Confirmation 28 février 2017
Cassation 19 décembre 2018
Infirmation 19 janvier 2021
Commentaires • 4
pendant 7 jours
Sur la décision
| Référence : | CA Angers, ch. a - com., 19 janv. 2021, n° 19/00819 |
|---|---|
| Juridiction : | Cour d'appel d'Angers |
| Numéro(s) : | 19/00819 |
| Décision précédente : | Cour d'appel de Poitiers, 28 février 2017 |
| Dispositif : | Infirme la décision déférée dans toutes ses dispositions, à l'égard de toutes les parties au recours |
Texte intégral
COUR D’APPEL
D’ANGERS
CHAMBRE A – COMMERCIALE
CC/IM
ARRET N°:
AFFAIRE N° RG 19/00819 – N° Portalis DBVP-V-B7D-EPXV
Ordonnance du 17 Juillet 2015
Juge commissaire du Tribunal de Commerce de POITIERS
n° d’inscription au RG de première instance 2015M00300
Arrêt du 28 Février 2017 de la Cour d’Appel de POITIERS
Arrêt du 19 Décembre 2018 de la Cour de Cassation
ARRET DU 19 JANVIER 2021
APPELANTE ET DEMANDERESSE AU RENVOI :
SELARL I B – MJO MANDATAIRE JUDICIAIRE, pris en la personne de Me I B, mandataire liquidateur à la liquidation judiciaire de Mme D A épouse X
[…]
[…]
Représentée par Me Benoit GEORGE de la SELARL LEXAVOUE RENNES ANGERS, avocat postulant au barreau d’ANGERS – N° du dossier 183056, et Me J K, avocat plaidant au barreau de POITIERS
INTIMEE ET DEFENDERESSE AU RENVOI :
Madame D A épouse Y
née le […] à SAINT-CLOUD (92210)
[…]
[…]
Représentée par Me Antoine BARRET de la SCP BARRET & MENANTEAU – AVOCATS & CONSEILS, avocat au barreau d’ANGERS
COMPOSITION DE LA COUR
L’affaire a été débattue publiquement à l’audience du 17 Novembre 2020 à 14 H 00, les avocats ne s’y étant pas opposés, devant Mme P, Présidente de chambre, qui a été préalablement entendue en son rapport, et Mme ROBVEILLE, Conseiller.

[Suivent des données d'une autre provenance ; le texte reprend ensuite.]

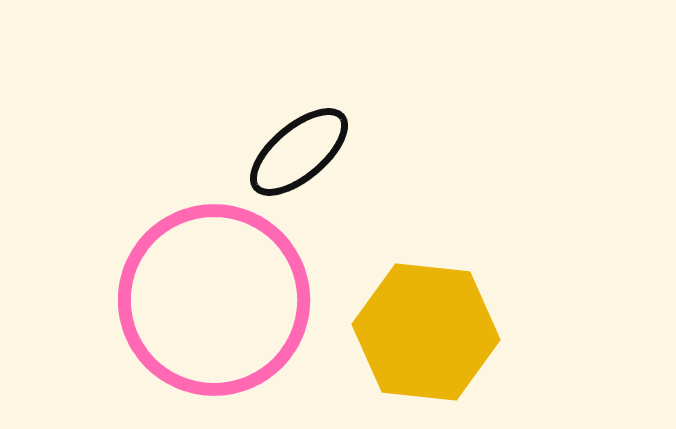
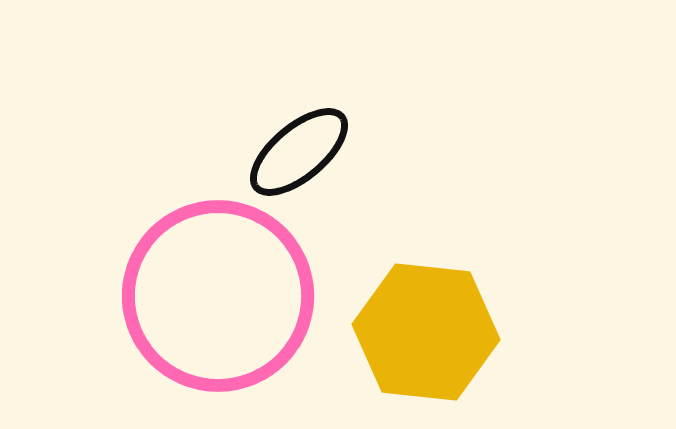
pink circle: moved 4 px right, 4 px up
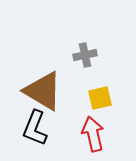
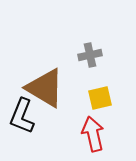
gray cross: moved 5 px right
brown triangle: moved 2 px right, 3 px up
black L-shape: moved 13 px left, 12 px up
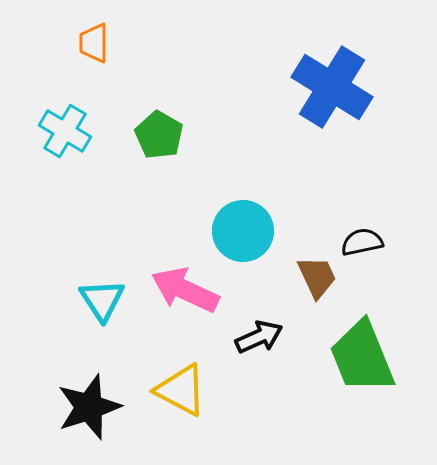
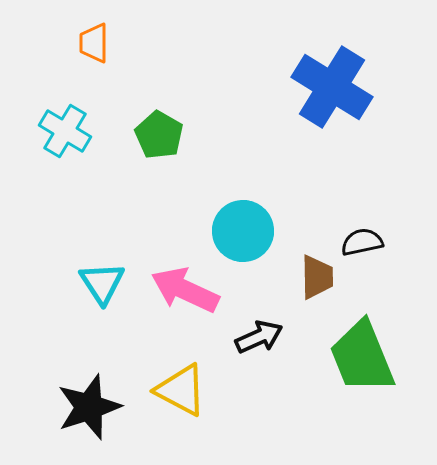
brown trapezoid: rotated 24 degrees clockwise
cyan triangle: moved 17 px up
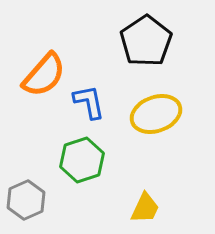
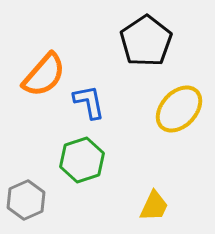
yellow ellipse: moved 23 px right, 5 px up; rotated 27 degrees counterclockwise
yellow trapezoid: moved 9 px right, 2 px up
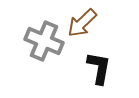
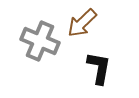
gray cross: moved 4 px left
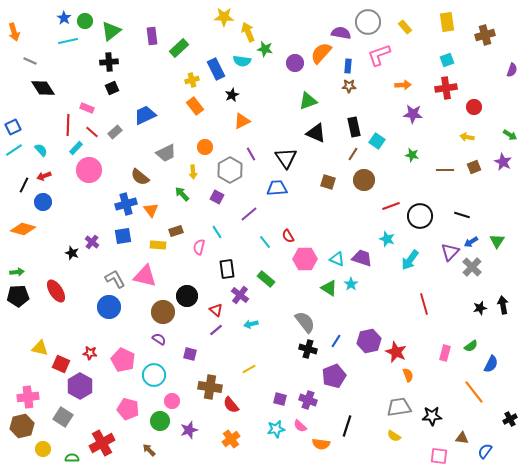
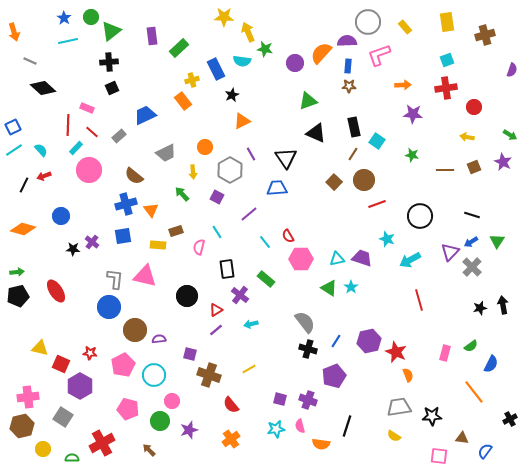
green circle at (85, 21): moved 6 px right, 4 px up
purple semicircle at (341, 33): moved 6 px right, 8 px down; rotated 12 degrees counterclockwise
black diamond at (43, 88): rotated 15 degrees counterclockwise
orange rectangle at (195, 106): moved 12 px left, 5 px up
gray rectangle at (115, 132): moved 4 px right, 4 px down
brown semicircle at (140, 177): moved 6 px left, 1 px up
brown square at (328, 182): moved 6 px right; rotated 28 degrees clockwise
blue circle at (43, 202): moved 18 px right, 14 px down
red line at (391, 206): moved 14 px left, 2 px up
black line at (462, 215): moved 10 px right
black star at (72, 253): moved 1 px right, 4 px up; rotated 16 degrees counterclockwise
pink hexagon at (305, 259): moved 4 px left
cyan triangle at (337, 259): rotated 35 degrees counterclockwise
cyan arrow at (410, 260): rotated 25 degrees clockwise
gray L-shape at (115, 279): rotated 35 degrees clockwise
cyan star at (351, 284): moved 3 px down
black pentagon at (18, 296): rotated 10 degrees counterclockwise
red line at (424, 304): moved 5 px left, 4 px up
red triangle at (216, 310): rotated 48 degrees clockwise
brown circle at (163, 312): moved 28 px left, 18 px down
purple semicircle at (159, 339): rotated 40 degrees counterclockwise
pink pentagon at (123, 360): moved 5 px down; rotated 20 degrees clockwise
brown cross at (210, 387): moved 1 px left, 12 px up; rotated 10 degrees clockwise
pink semicircle at (300, 426): rotated 32 degrees clockwise
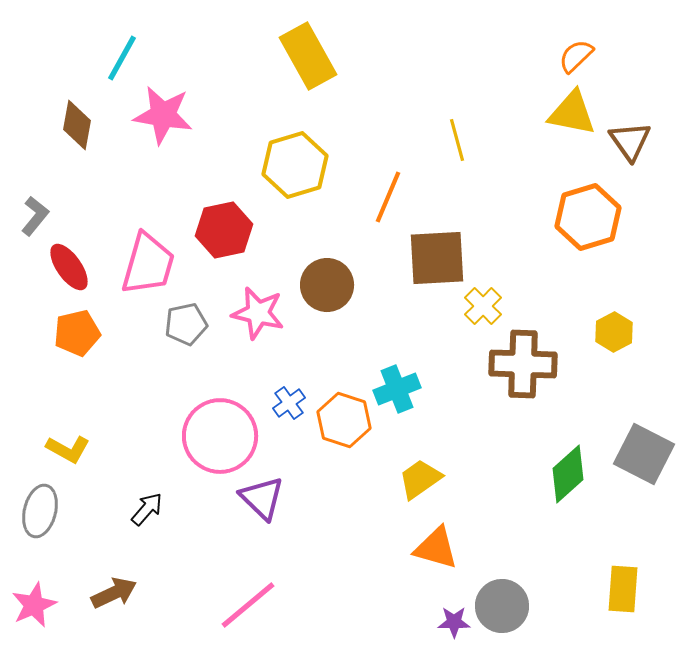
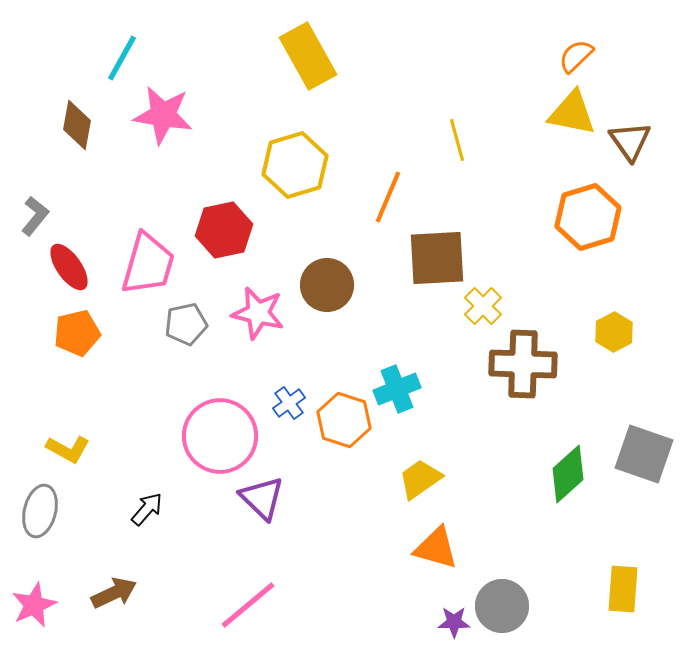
gray square at (644, 454): rotated 8 degrees counterclockwise
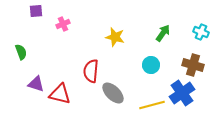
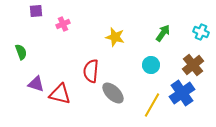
brown cross: rotated 35 degrees clockwise
yellow line: rotated 45 degrees counterclockwise
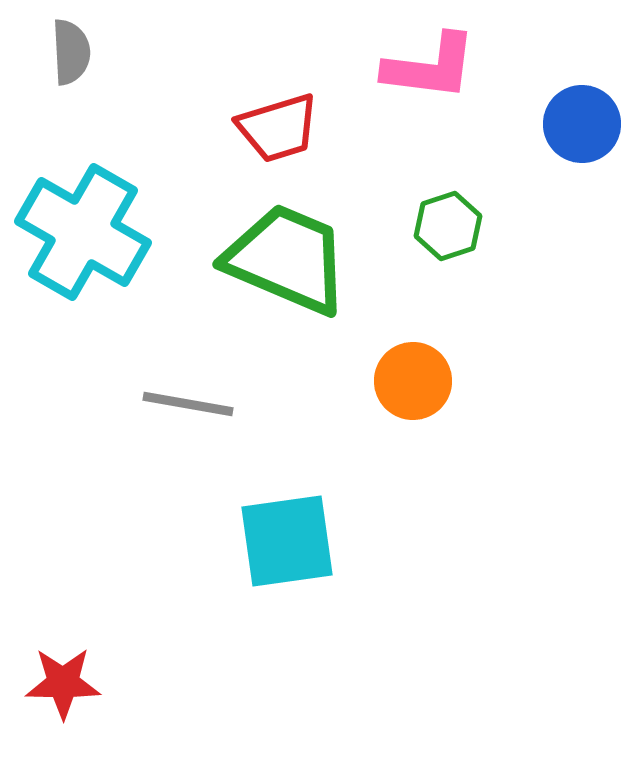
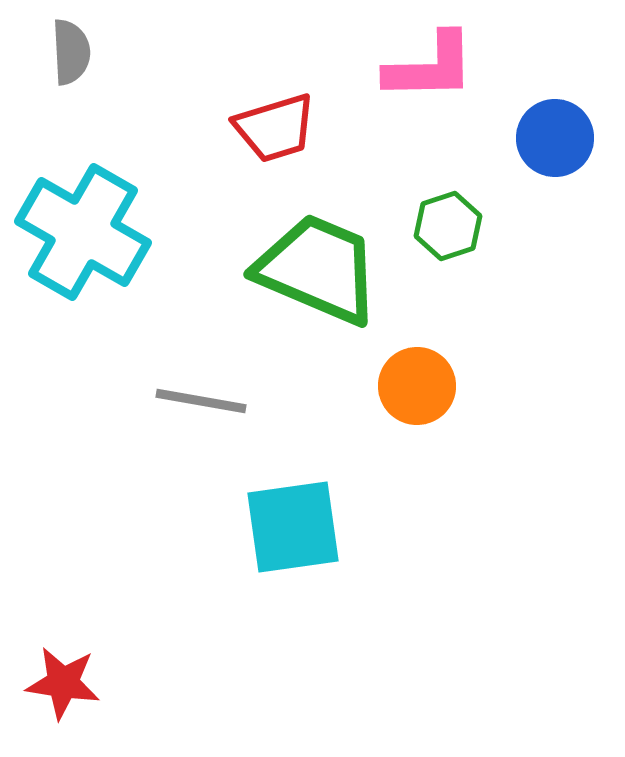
pink L-shape: rotated 8 degrees counterclockwise
blue circle: moved 27 px left, 14 px down
red trapezoid: moved 3 px left
green trapezoid: moved 31 px right, 10 px down
orange circle: moved 4 px right, 5 px down
gray line: moved 13 px right, 3 px up
cyan square: moved 6 px right, 14 px up
red star: rotated 8 degrees clockwise
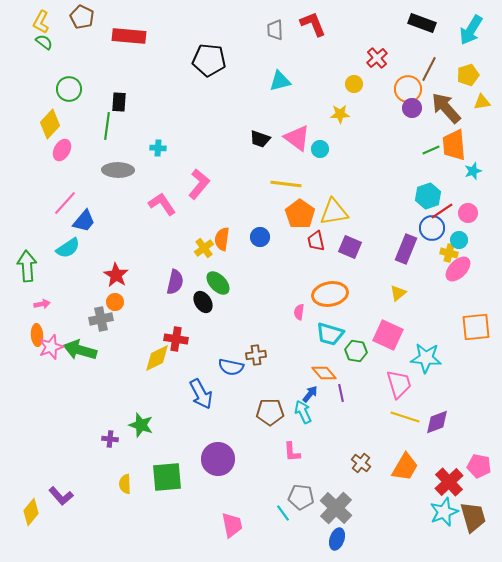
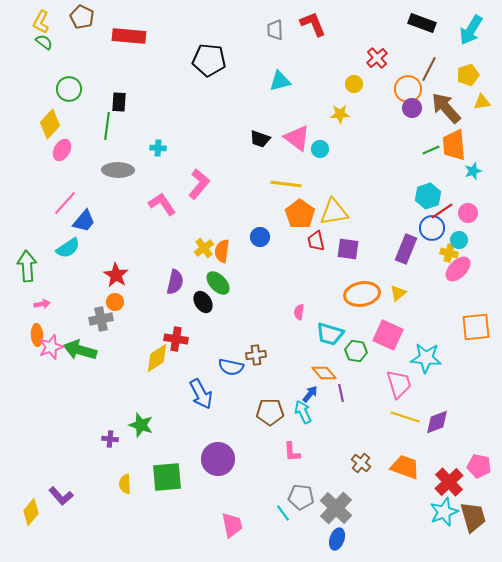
orange semicircle at (222, 239): moved 12 px down
purple square at (350, 247): moved 2 px left, 2 px down; rotated 15 degrees counterclockwise
orange ellipse at (330, 294): moved 32 px right
yellow diamond at (157, 358): rotated 8 degrees counterclockwise
orange trapezoid at (405, 467): rotated 100 degrees counterclockwise
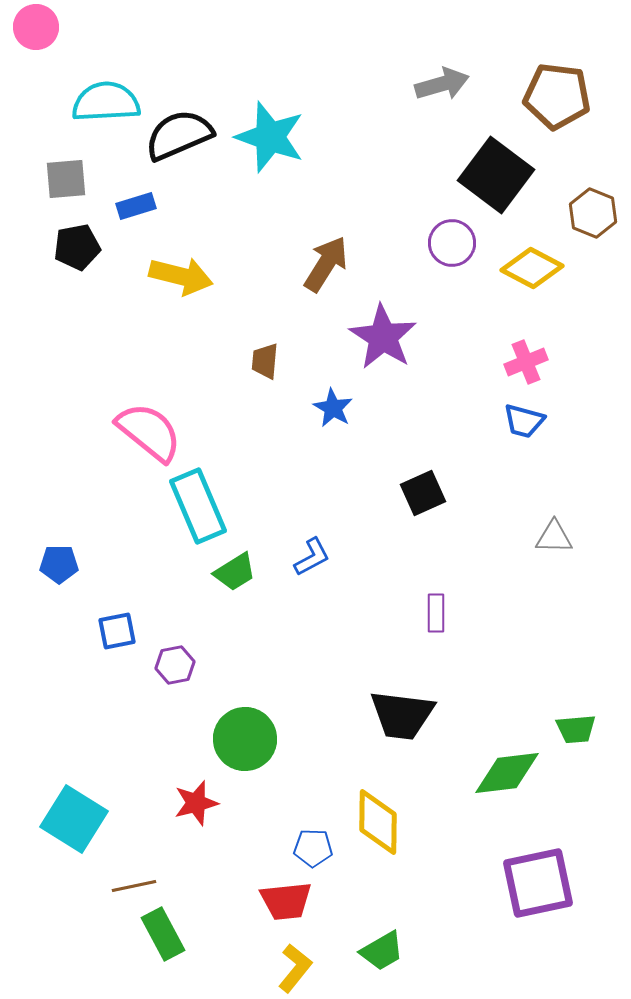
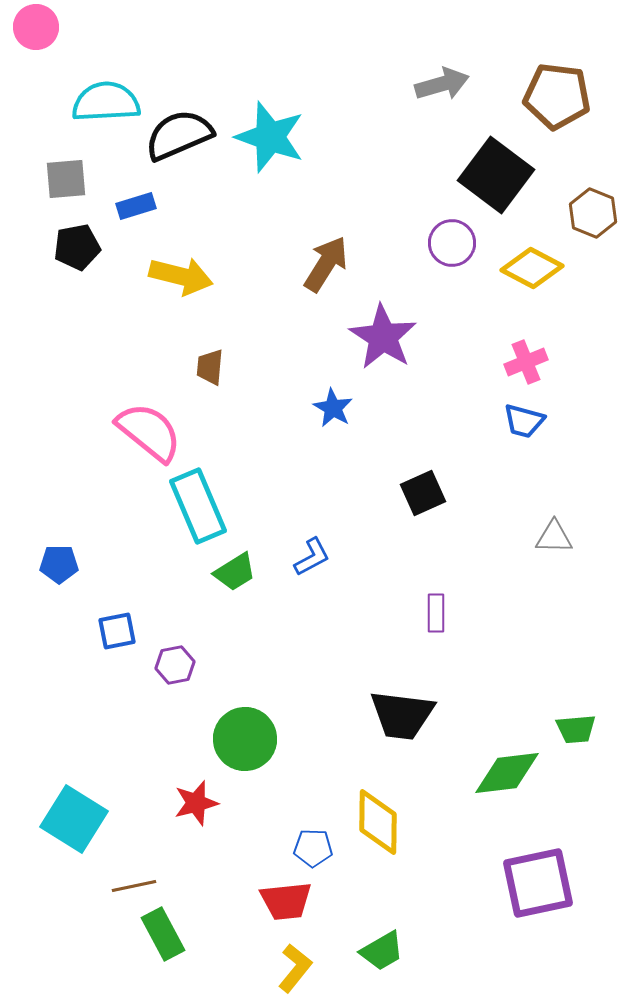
brown trapezoid at (265, 361): moved 55 px left, 6 px down
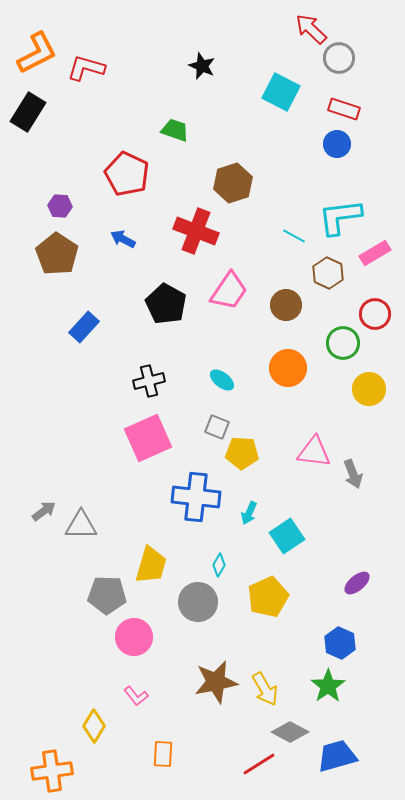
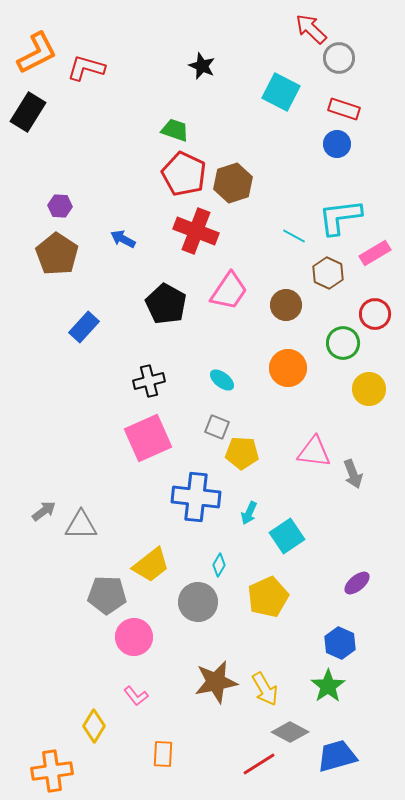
red pentagon at (127, 174): moved 57 px right
yellow trapezoid at (151, 565): rotated 36 degrees clockwise
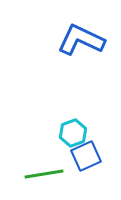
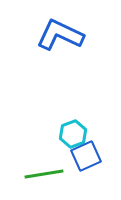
blue L-shape: moved 21 px left, 5 px up
cyan hexagon: moved 1 px down
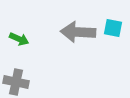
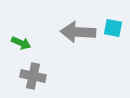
green arrow: moved 2 px right, 4 px down
gray cross: moved 17 px right, 6 px up
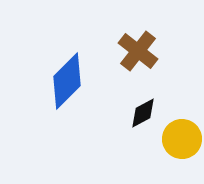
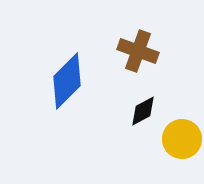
brown cross: rotated 18 degrees counterclockwise
black diamond: moved 2 px up
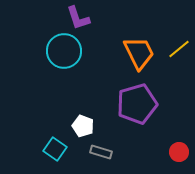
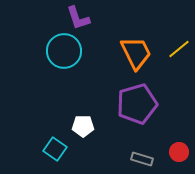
orange trapezoid: moved 3 px left
white pentagon: rotated 20 degrees counterclockwise
gray rectangle: moved 41 px right, 7 px down
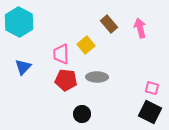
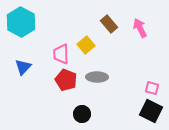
cyan hexagon: moved 2 px right
pink arrow: rotated 12 degrees counterclockwise
red pentagon: rotated 15 degrees clockwise
black square: moved 1 px right, 1 px up
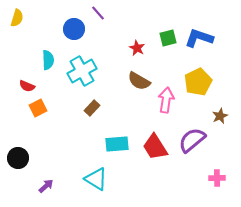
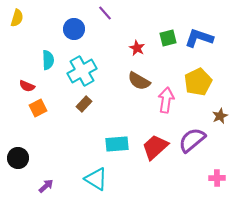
purple line: moved 7 px right
brown rectangle: moved 8 px left, 4 px up
red trapezoid: rotated 80 degrees clockwise
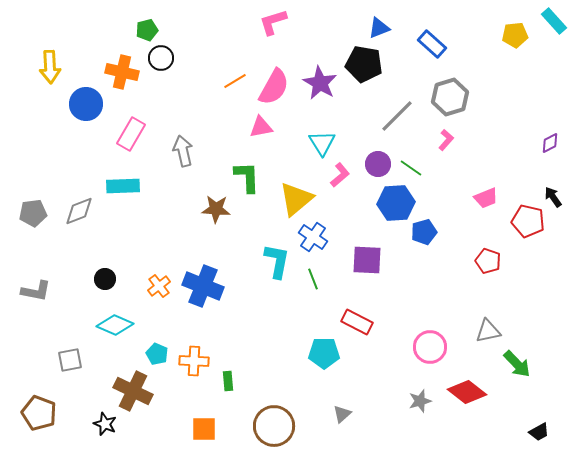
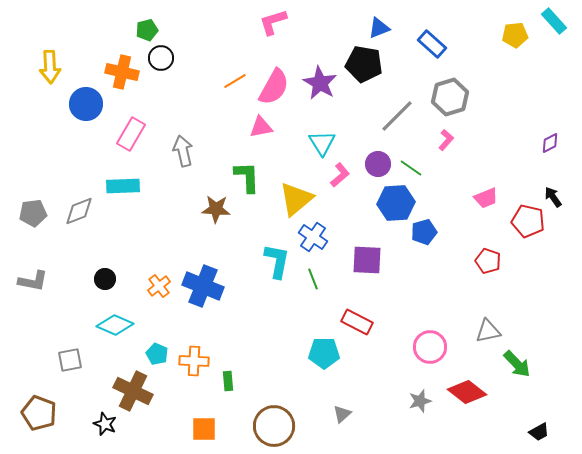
gray L-shape at (36, 291): moved 3 px left, 10 px up
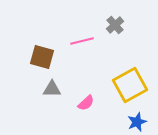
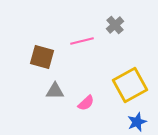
gray triangle: moved 3 px right, 2 px down
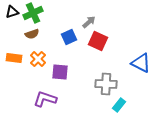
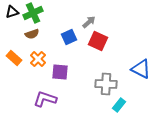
orange rectangle: rotated 35 degrees clockwise
blue triangle: moved 6 px down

Ces magistrats ont rendu compte des plaidoiries dans le délibéré de la Cour, composée de :
Mme P, Présidente de chambre
Mme ROBVEILLE, Conseiller
M. BENMIMOUNE, Conseiller
Greffier lors des débats : Mme N
ARRET : contradictoire
Prononcé publiquement le 19 janvier 2021 par mise à disposition de l’arrêt au greffe de la cour, les parties en ayant été préalablement avisées dans les conditions de l’article 450 du code de procédure civile ;
Signé par Catherine P, Présidente de chambre, et par Sophie N, Greffier auquel la minute de la décision a été remise par le magistrat signataire.
[…]
Exposé du litige
Par acte authentique du 15 juin 1982, F A et son épouse, Mme G H, ont fait donation entre vifs par préciput et hors part à leur fille, Mme D A, épouse X, d’un immeuble d’habitation situé […], à […], cadastré section C n°1895, avec un droit de retour à leur profit jusqu’à leur décès et l’interdiction pour celle-ci de procéder à l’aliénation ou à la remise en garantie des biens donnés sauf avec leur consentement.
Par jugement du 1er février 2010, Mme X, qui exerçait en son nom propre une activité professionnelle, a été placée en liquidation judiciaire, la société I B, prise en la personne de Me B, étant désignée liquidateur judiciaire.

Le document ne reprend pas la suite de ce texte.